Copy, from the entries below, each line where the word "also" can be found.

======== Entries provided ========

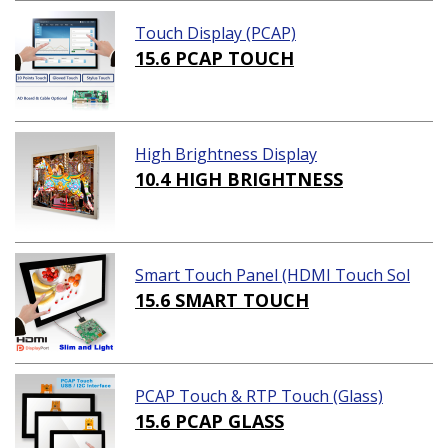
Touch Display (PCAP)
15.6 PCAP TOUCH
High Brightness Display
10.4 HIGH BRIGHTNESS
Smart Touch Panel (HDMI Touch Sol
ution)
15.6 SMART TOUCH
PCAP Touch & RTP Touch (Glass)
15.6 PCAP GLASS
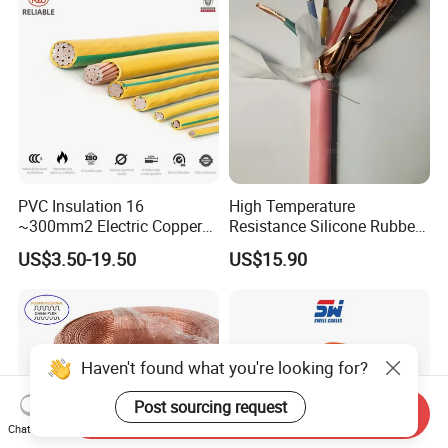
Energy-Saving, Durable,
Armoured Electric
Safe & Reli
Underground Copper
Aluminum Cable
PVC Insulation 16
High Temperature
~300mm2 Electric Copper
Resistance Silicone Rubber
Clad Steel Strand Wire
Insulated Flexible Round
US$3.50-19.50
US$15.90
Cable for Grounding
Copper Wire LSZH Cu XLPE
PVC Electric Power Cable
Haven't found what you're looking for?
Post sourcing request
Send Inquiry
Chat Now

========
======== Entries provided ========

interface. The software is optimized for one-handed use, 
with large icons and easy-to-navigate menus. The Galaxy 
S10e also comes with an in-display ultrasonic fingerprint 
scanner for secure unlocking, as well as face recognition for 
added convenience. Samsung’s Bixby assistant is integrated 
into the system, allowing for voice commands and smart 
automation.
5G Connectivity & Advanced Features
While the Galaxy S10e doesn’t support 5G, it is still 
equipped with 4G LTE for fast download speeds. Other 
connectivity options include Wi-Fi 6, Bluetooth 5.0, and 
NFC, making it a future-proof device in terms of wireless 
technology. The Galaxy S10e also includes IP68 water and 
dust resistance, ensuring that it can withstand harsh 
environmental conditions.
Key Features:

========

• **Your solution**:
S10e also comes with an in-display ultrasonic fingerprint 
technology. The Galaxy S10e also includes IP68 water and 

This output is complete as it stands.